*** Opening of RECORDS FOR THIS EXERCISE ***

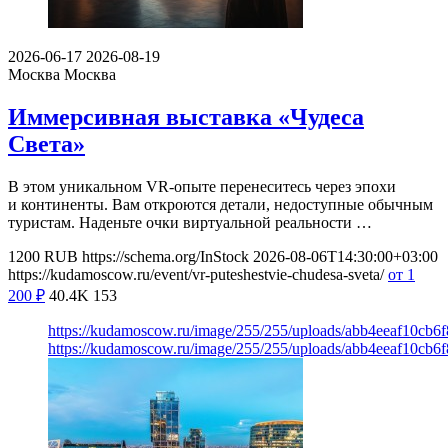
2026-06-17
2026-08-19
Москва
Москва
Иммерсивная выставка «Чудеса
Света»
В этом уникальном VR-опыте перенеситесь через эпохи
и континенты. Вам откроются детали, недоступные обычным
туристам. Наденьте очки виртуальной реальности …
1200
RUB
https://schema.org/InStock
2026-08-06T14:30:00+03:00
https://kudamoscow.ru/event/vr-puteshestvie-chudesa-sveta/
от 1
200
₽
40.4K
153
https://kudamoscow.ru/image/255/255/uploads/abb4eeaf10cb
https://kudamoscow.ru/image/255/255/uploads/abb4eeaf10cb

*** Close of RECORDS FOR THIS EXERCISE ***

[WHAT YOU NEED TO DO] Every record above must be printed exactly, except for its images.

[SOLVED EXERCISE]
2026-06-17
2026-08-19
Москва
Москва
Иммерсивная выставка «Чудеса
Света»
В этом уникальном VR-опыте перенеситесь через эпохи
и континенты. Вам откроются детали, недоступные обычным
туристам. Наденьте очки виртуальной реальности …
1200
RUB
https://schema.org/InStock
2026-08-06T14:30:00+03:00
https://kudamoscow.ru/event/vr-puteshestvie-chudesa-sveta/
от 1
200
₽
40.4K
153
https://kudamoscow.ru/image/255/255/uploads/abb4eeaf10cb
https://kudamoscow.ru/image/255/255/uploads/abb4eeaf10cb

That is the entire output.